On that matter, management of contact points and mesh collision is not trivial, but it looks like the great folk at CGAL have this sorted out for us.


The architecture described above describes the state space of the epithelium, and it’s associated parameters. We can then add physical data: forces or gradients, for example. If the specific columns to consider depend on the physics engine, the resolution of the dynamical equations (wether through gradient descent, ODEs, etc.) should be independent of the topology at one point during the simulation.

Agent-like behavior

As I said earlier, cells are not passive chunks of material, but individuals displaying different behaviors, either individually or collectively. In this sense, cells are agents. This must be reflected in the library architecture as to make it easy to translate in the simulation the biologist’s insight of the modeled biological scenario. Here are some examples:

  • Cell growth
  • Cell division
  • Cell intercalation (aka Type 1 transition)

  • Apoptosis

For each of those behaviors, one cell or a group of cells will be implicated (the actors), and some specification on the physics involved that might look like a list of actuators (I’m thinking for example at the actin apico-basal cable in the fold formation scenario) specifying the interactions and their application points. Every behavior can trigger a change in topology, requiring a re-indexing from CGAL, and sets the system off-equilibrium, which is resolved by the physics engine. Those concept are still in early development, and the API is still sketchy here.

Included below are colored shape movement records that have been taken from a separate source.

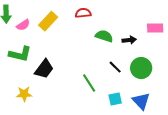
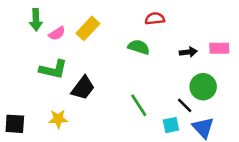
red semicircle: (83, 13) -> (155, 19), moved
pink rectangle: (155, 28) -> (219, 48), moved
green semicircle: (104, 36) -> (139, 47), moved
black line: (115, 67) -> (185, 105), moved

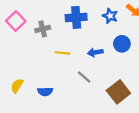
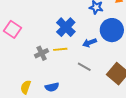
blue cross: (76, 17) -> (66, 27), moved, turned -30
gray cross: (43, 29) -> (42, 53), moved
blue circle: (122, 44) -> (112, 30), size x1.5

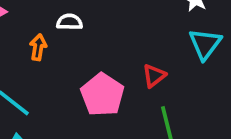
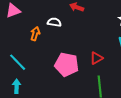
pink pentagon: (102, 95) -> (67, 65), turned -30

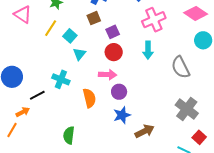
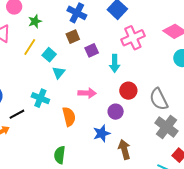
cyan arrow: (148, 50) -> (115, 63), moved
red circle: (114, 52) -> (128, 91), moved
gray semicircle: (181, 67) -> (159, 99), moved
purple circle: (119, 92) -> (116, 112), moved
brown arrow: (144, 131) -> (124, 149), turned -78
green semicircle: (69, 135) -> (60, 155), moved

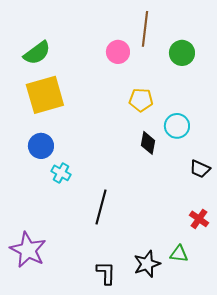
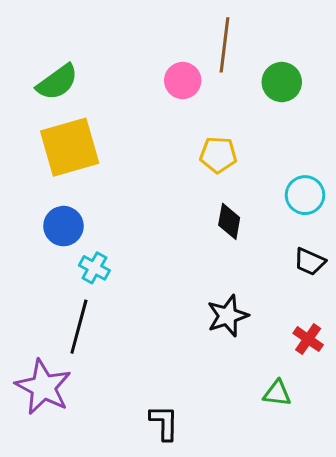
cyan circle: (177, 126) -> (305, 195), moved
black line: (101, 207) -> (79, 327), moved
black star: (147, 264) -> (228, 316), moved

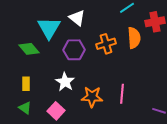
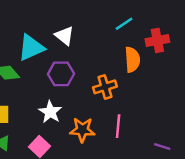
cyan triangle: (49, 28) -> (31, 48), turned 35
orange cross: (106, 44) -> (105, 87), moved

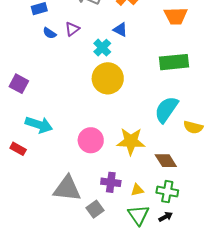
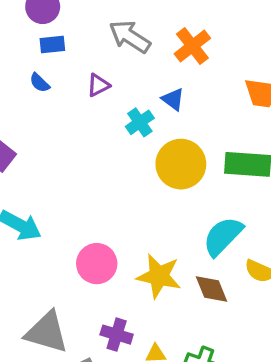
blue semicircle: (49, 33) -> (40, 83), moved
yellow circle: (108, 78) -> (181, 164), moved
brown diamond: (166, 161) -> (212, 289), moved

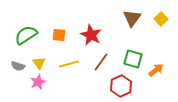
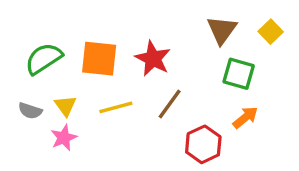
orange square: (59, 35) -> (99, 59), size x1.6
green square: (133, 59) -> (239, 74), moved
orange arrow: (156, 70) -> (245, 117), moved

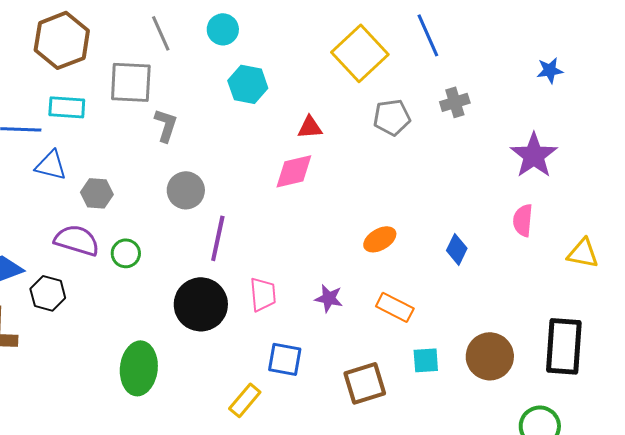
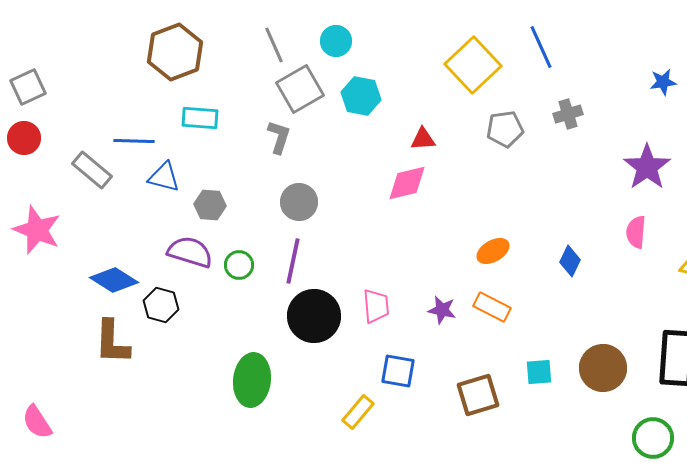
gray square: (131, 82) -> (300, 89), moved, turned -33
cyan rectangle: (67, 107) -> (200, 118), moved
purple line: (218, 238) -> (293, 261), moved
orange rectangle: (395, 307) -> (492, 307), moved

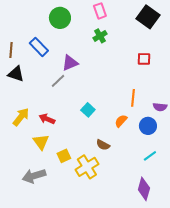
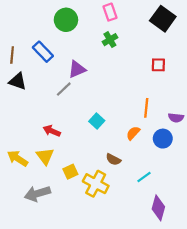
yellow arrow: (21, 117) -> (18, 158), moved, turned -96
cyan line: (150, 156) -> (144, 177), moved
yellow cross: (87, 167) -> (96, 184), turned -30

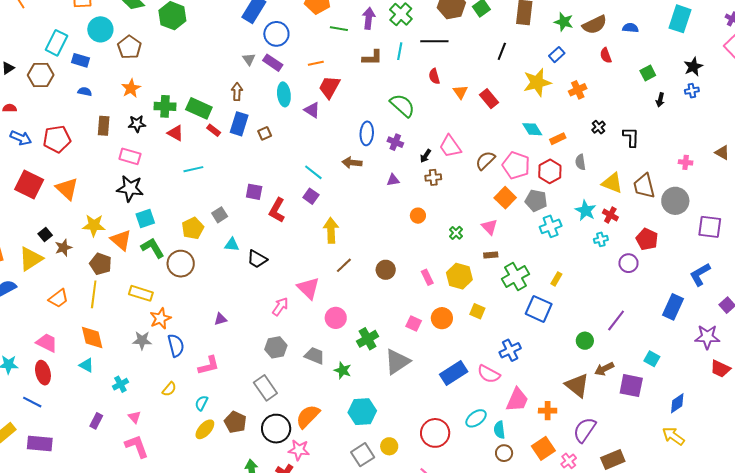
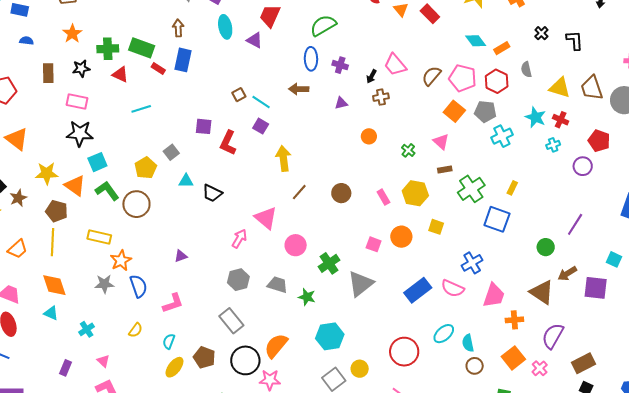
green semicircle: (402, 105) -> (323, 25), moved, turned -68
brown square: (265, 133) -> (239, 95), moved
pink trapezoid: (517, 400) -> (494, 295), moved

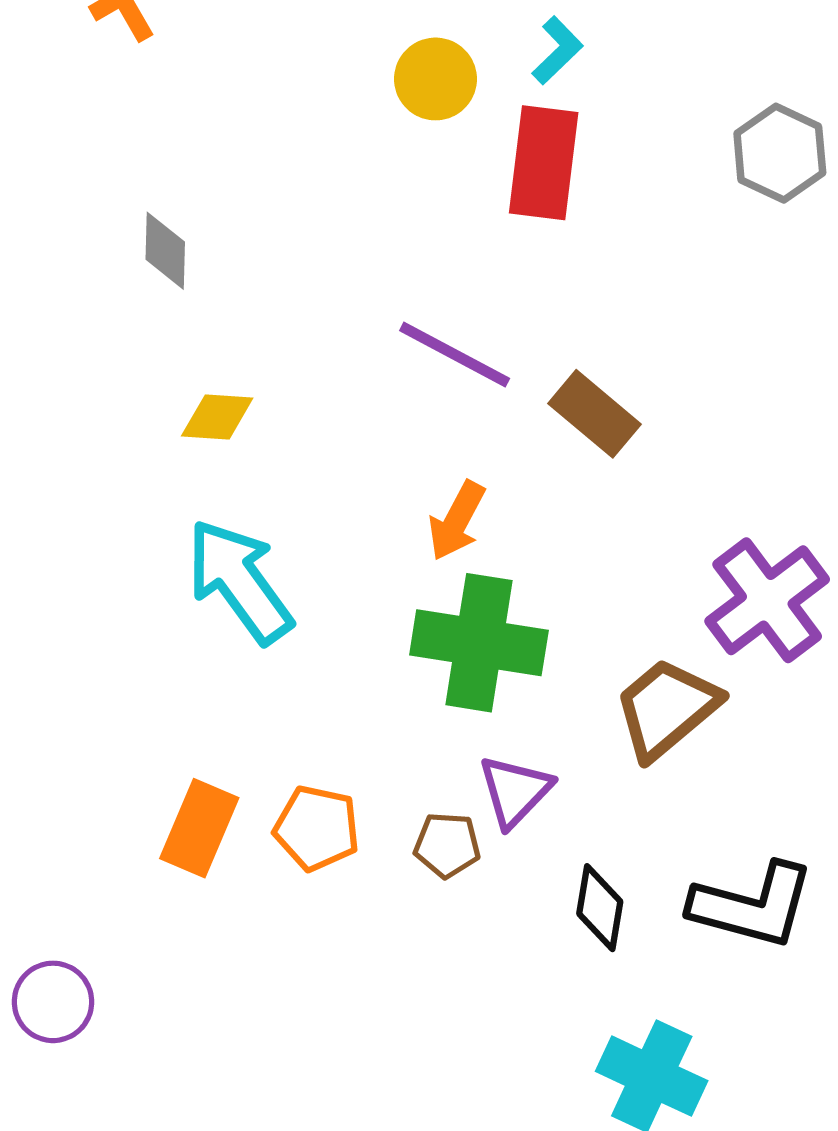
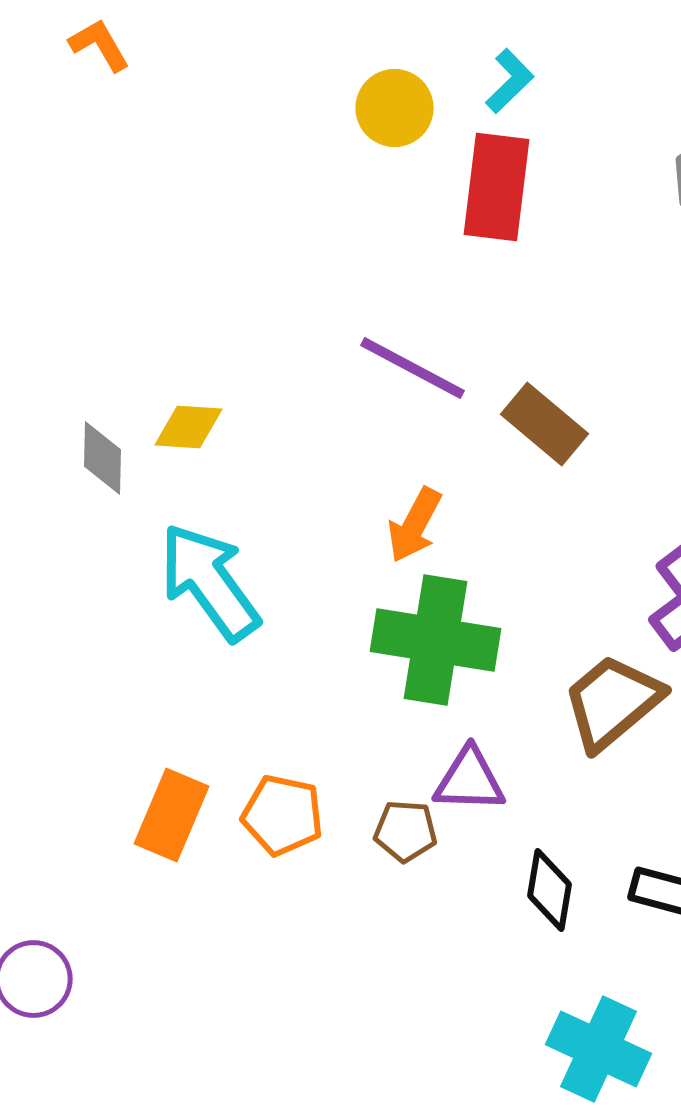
gray diamond: (165, 251) -> (102, 458), moved
purple triangle: (515, 791) -> (470, 780), turned 48

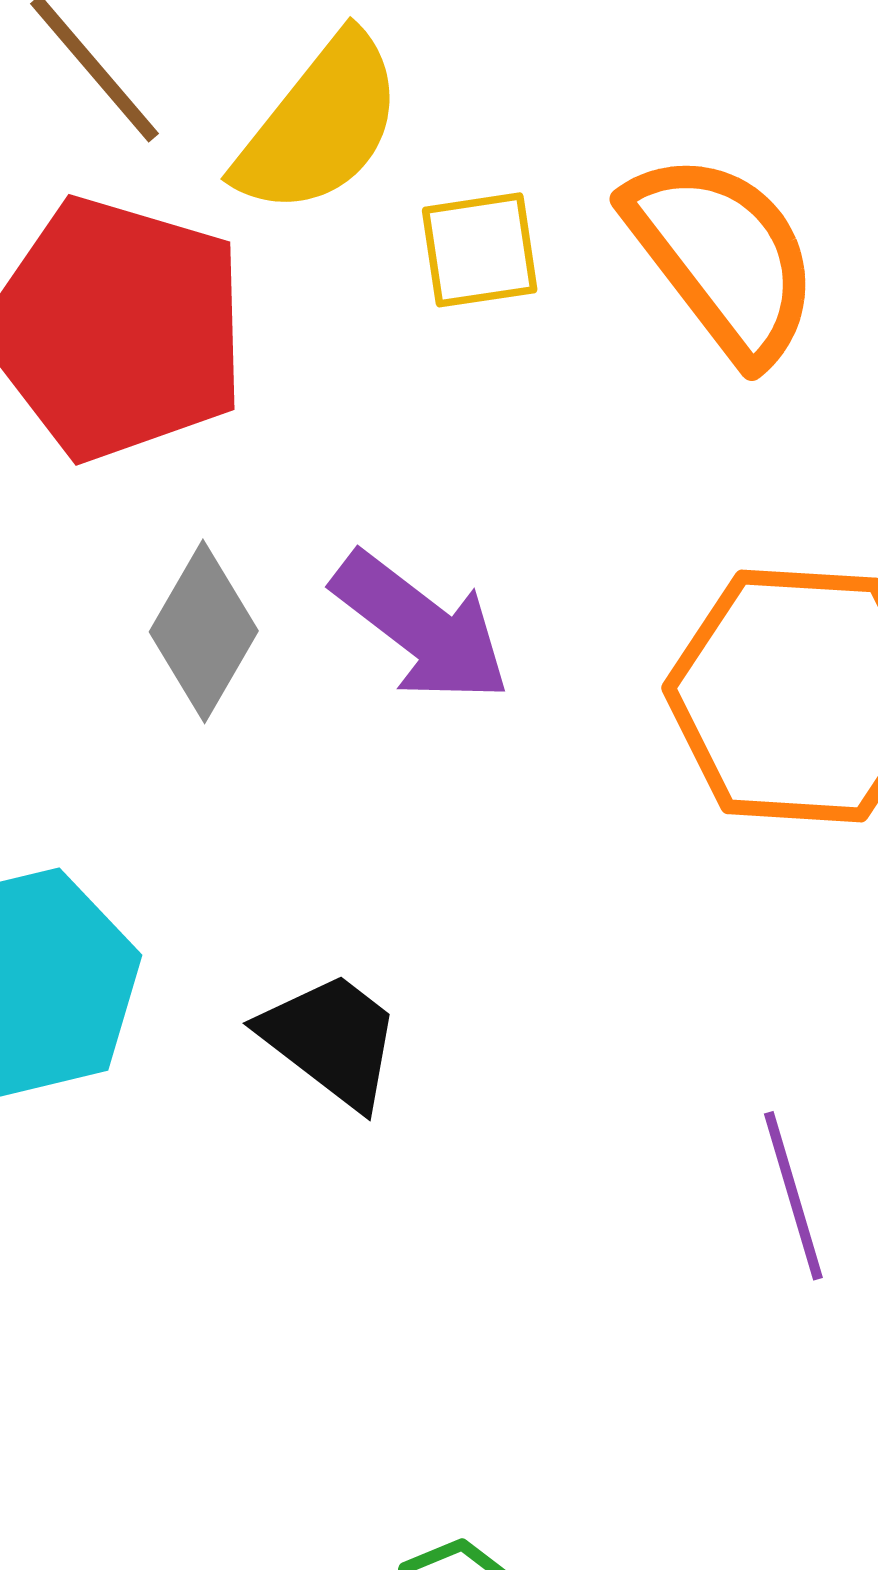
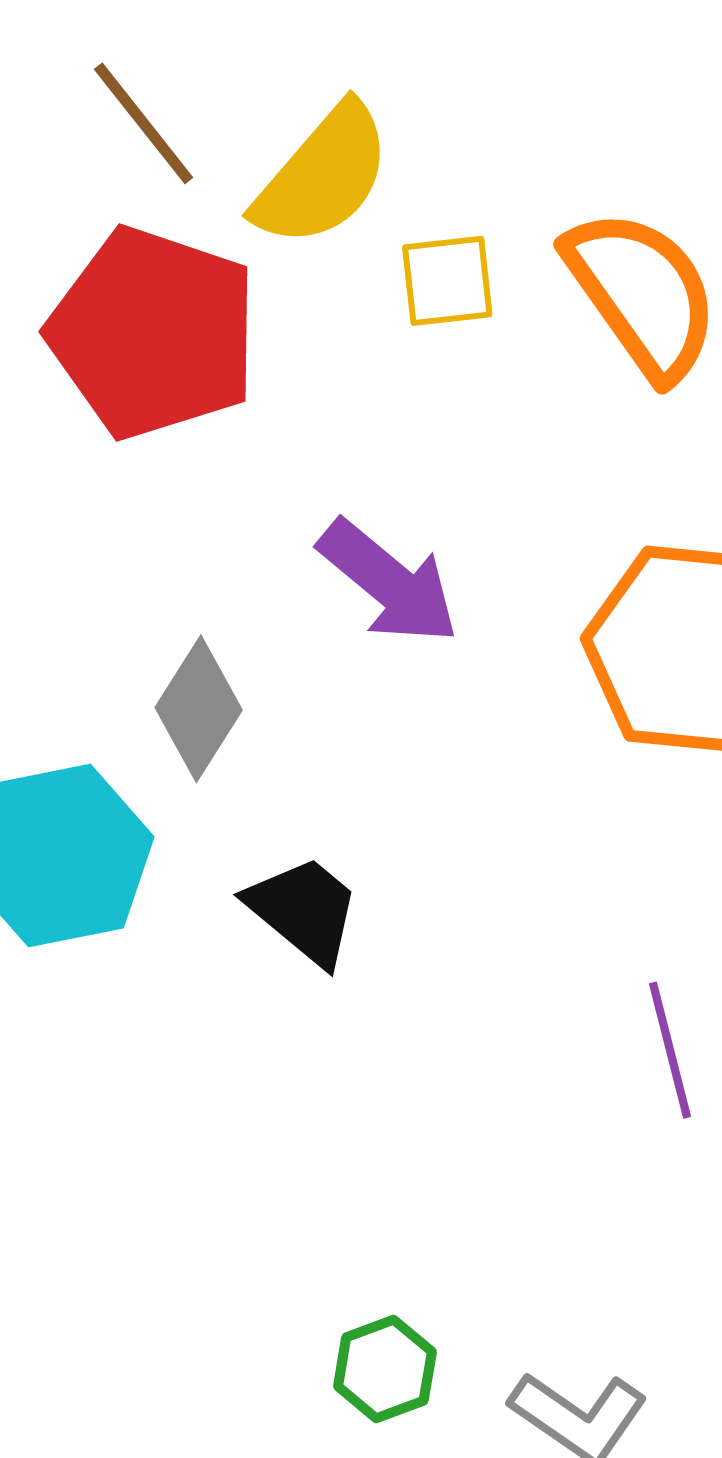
gray diamond: (204, 631) -> (199, 709), moved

Events, signals and asynchronicity

Associated with the multi-agent pattern comes the idea that those agents, the cells, could act asynchronously, each behavior sending signals to neighboring cells and the hole epithelium. At each time step, we can imagine to gather all the ongoing behaviors (cell 123 might divide, while cells 234, 235, 236, and 244 undergo a type 1 transition) and solve the physics system only once for the whole tissue. Once again, this is still a bit sketchy, and any comments are welcome.

Next step: data viz!

This vast subject (3D! 3D+time!, vispy!, webGL!) will wait next post.